## Task to complete
Return each line of the records holding the string "Dual".

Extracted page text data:
++++

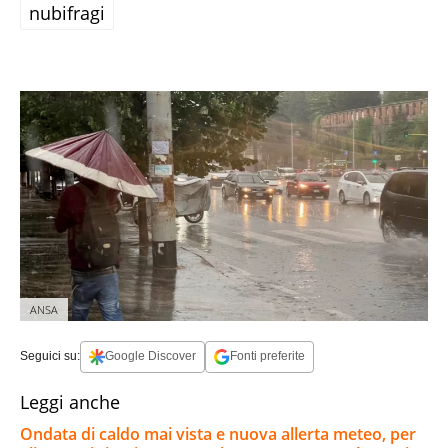
nubifragi
ANSA
Seguici su:
Google Discover
Fonti preferite
Leggi anche
Ondata di caldo mai vista e nuova allerta meteo, per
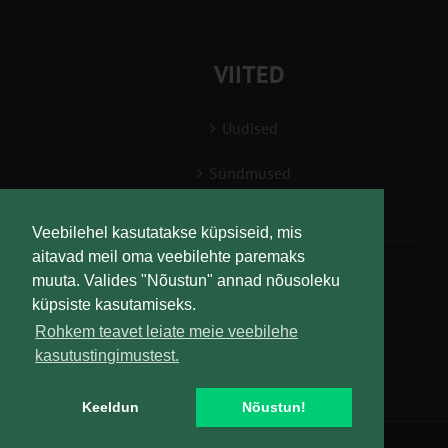
VIITED
Uudised
Sündmused
Konsulent, nõustaja
Veebilehel kasutatakse küpsiseid, mis
aitavad meil oma veebilehte paremaks
Teabesalv
muuta. Valides "Nõustun" annad nõusoleku
küpsiste kasutamiseks.
Liitu uudiskirjaga
Rohkem teavet leiate meie veebilehe
kasutustingimustest.
Keeldun
Nõustun!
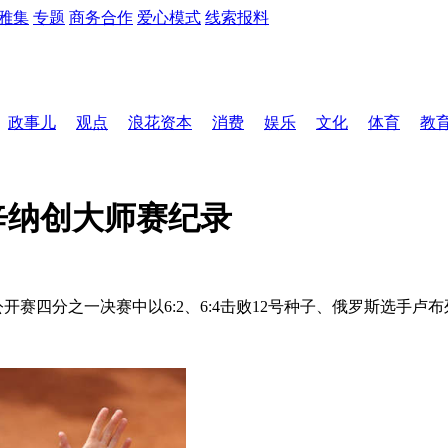
雅集
专题
商务合作
爱心模式
线索报料
政事儿
观点
浪花资本
消费
娱乐
文化
体育
教
辛纳创大师赛纪录
公开赛四分之一决赛中以6:2、6:4击败12号种子、俄罗斯选手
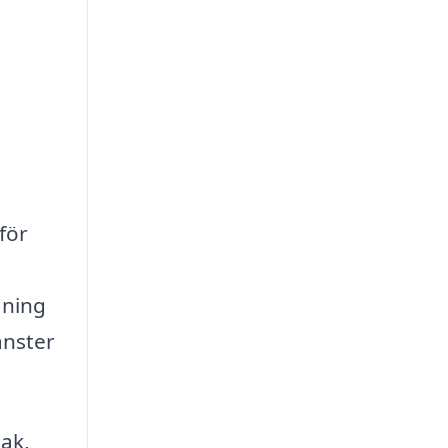
för
gning
änster
ak,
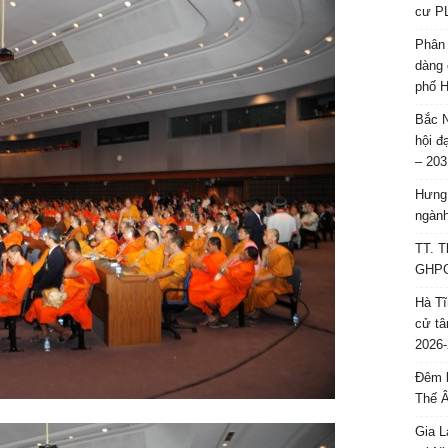
cư P
Phân 
dàng 
phố H
Bắc N
hội đ
– 203
Hưng 
ngành
TT. T
GHPGV
Hà Tĩ
cử tâ
2026-
Đêm l
Thế 
Gia L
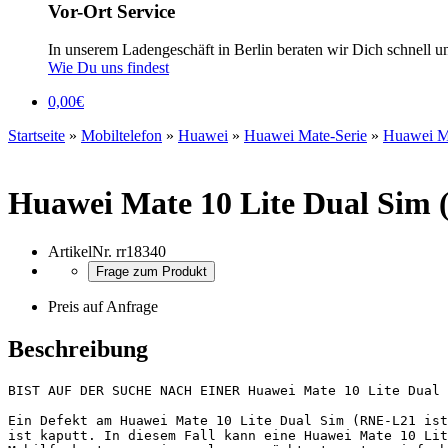
Vor-Ort Service
In unserem Ladengeschäft in Berlin beraten wir Dich schnell u
Wie Du uns findest
0,00
€
Startseite
»
Mobiltelefon
»
Huawei
»
Huawei Mate-Serie
»
Huawei M
Huawei Mate 10 Lite Dual Sim
ArtikelNr.
rr18340
Frage zum Produkt
Preis auf Anfrage
Beschreibung
BIST AUF DER SUCHE NACH EINER Huawei Mate 10 Lite Dual 
Ein Defekt am Huawei Mate 10 Lite Dual Sim (RNE-L21 ist
ist kaputt. In diesem Fall kann eine Huawei Mate 10 Lit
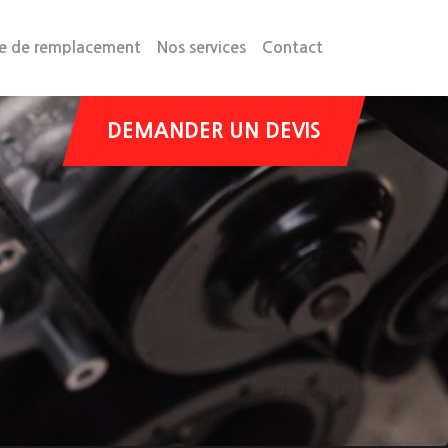
le de remplacement
Nos services
Contact
DEMANDER UN DEVIS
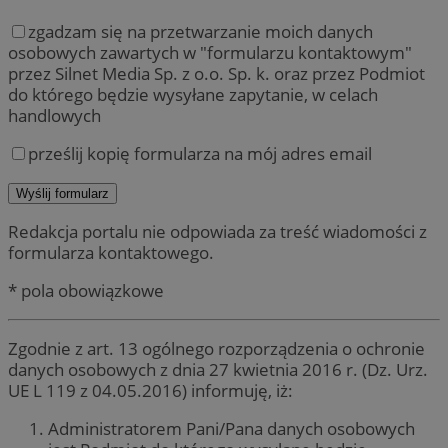
zgadzam się na przetwarzanie moich danych
osobowych zawartych w "formularzu kontaktowym"
przez Silnet Media Sp. z o.o. Sp. k. oraz przez Podmiot
do którego będzie wysyłane zapytanie, w celach
handlowych
prześlij kopię formularza na mój adres email
Redakcja portalu nie odpowiada za treść wiadomości z
formularza kontaktowego.
* pola obowiązkowe
Zgodnie z art. 13 ogólnego rozporządzenia o ochronie
danych osobowych z dnia 27 kwietnia 2016 r. (Dz. Urz.
UE L 119 z 04.05.2016) informuję, iż:
Administratorem Pani/Pana danych osobowych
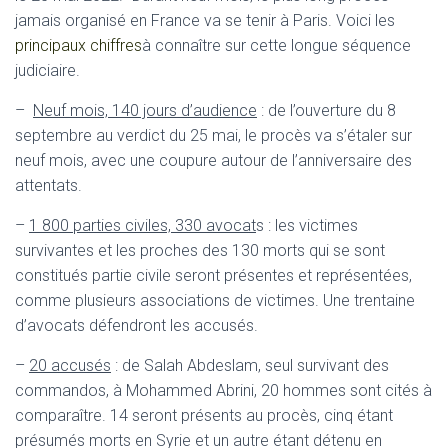
jamais organisé en France va se tenir à Paris. Voici les
principaux chiffres
à connaître sur cette longue séquence
judiciaire.
–
Neuf mois, 140 jours d’audience
: de l’ouverture du 8
septembre au verdict du 25 mai, le procès va s’étaler sur
neuf mois, avec une coupure autour de l’anniversaire des
attentats.
–
1 800 parties civiles, 330 avocat
s : les victimes
survivantes et les proches des 130 morts qui se sont
constitués partie civile seront présentes et représentées,
comme plusieurs associations de victimes. Une trentaine
d’avocats défendront les accusés.
–
20 accusés
: de Salah Abdeslam, seul survivant des
commandos, à Mohammed Abrini, 20 hommes sont cités à
comparaître. 14 seront présents au procès, cinq étant
présumés morts en Syrie et un autre étant détenu en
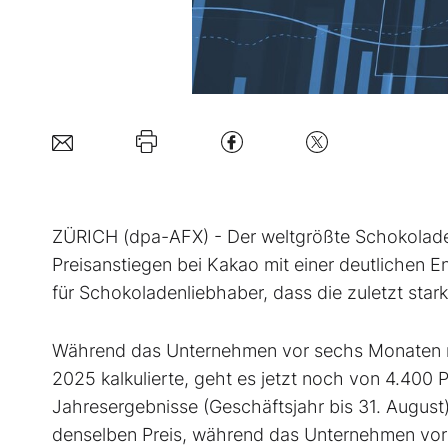
ZÜRICH (dpa-AFX) - Der weltgrößte Schokolad
Preisanstiegen bei Kakao mit einer deutlichen
für Schokoladenliebhaber, dass die zuletzt star
Während das Unternehmen vor sechs Monaten no
2025 kalkulierte, geht es jetzt noch von 4.400 
Jahresergebnisse (Geschäftsjahr bis 31. August
denselben Preis, während das Unternehmen vor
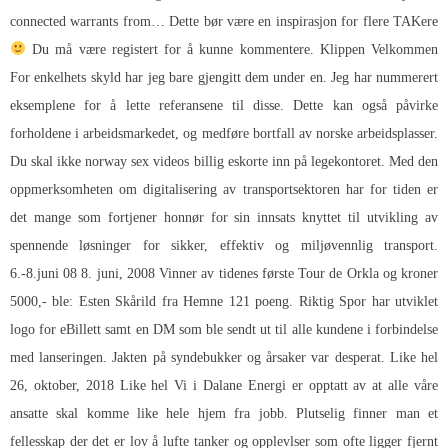
connected warrants from… Dette bør være en inspirasjon for flere TAKere
Du må være registert for å kunne kommentere. Klippen Velkommen
For enkelhets skyld har jeg bare gjengitt dem under en. Jeg har nummerert
eksemplene for å lette referansene til disse. Dette kan også påvirke
forholdene i arbeidsmarkedet, og medføre bortfall av norske arbeidsplasser.
Du skal ikke norway sex videos billig eskorte inn på legekontoret. Med den
oppmerksomheten om digitalisering av transportsektoren har for tiden er
det mange som fortjener honnør for sin innsats knyttet til utvikling av
spennende løsninger for sikker, effektiv og miljøvennlig transport.
6.-8.juni 08 8. juni, 2008 Vinner av tidenes første Tour de Orkla og kroner
5000,- ble: Esten Skårild fra Hemne 121 poeng. Riktig Spor har utviklet
logo for eBillett samt en DM som ble sendt ut til alle kundene i forbindelse
med lanseringen. Jakten på syndebukker og årsaker var desperat. Like hel
26, oktober, 2018 Like hel Vi i Dalane Energi er opptatt av at alle våre
ansatte skal komme like hele hjem fra jobb. Plutselig finner man et
fellesskap der det er lov å lufte tanker og opplevlser som ofte ligger fjernt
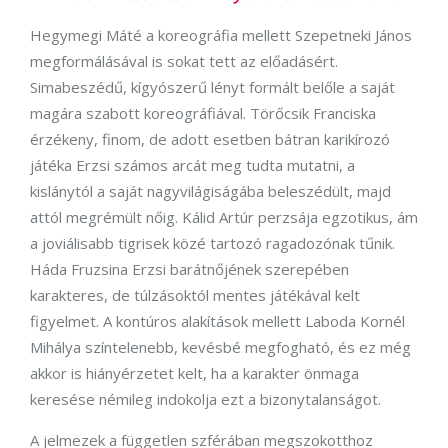
Hegymegi Máté a koreográfia mellett Szepetneki János
megformálásával is sokat tett az előadásért.
Simabeszédű, kígyószerű lényt formált belőle a saját
magára szabott koreográfiával. Törőcsik Franciska
érzékeny, finom, de adott esetben bátran karikírozó
játéka Erzsi számos arcát meg tudta mutatni, a
kislánytól a saját nagyvilágiságába beleszédült, majd
attól megrémült nőig. Kálid Artúr perzsája egzotikus, ám
a joviálisabb tigrisek közé tartozó ragadozónak tűnik.
Háda Fruzsina Erzsi barátnőjének szerepében
karakteres, de túlzásoktól mentes játékával kelt
figyelmet. A kontúros alakítások mellett Laboda Kornél
Mihálya színtelenebb, kevésbé megfogható, és ez még
akkor is hiányérzetet kelt, ha a karakter önmaga
keresése némileg indokolja ezt a bizonytalanságot.
A jelmezek a független szférában megszokotthoz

++++

## Result for this task
Huawei Mate 10 Lite Dual Sim
BIST AUF DER SUCHE NACH EINER Huawei Mate 10 Lite Dual 
Ein Defekt am Huawei Mate 10 Lite Dual Sim (RNE-L21 ist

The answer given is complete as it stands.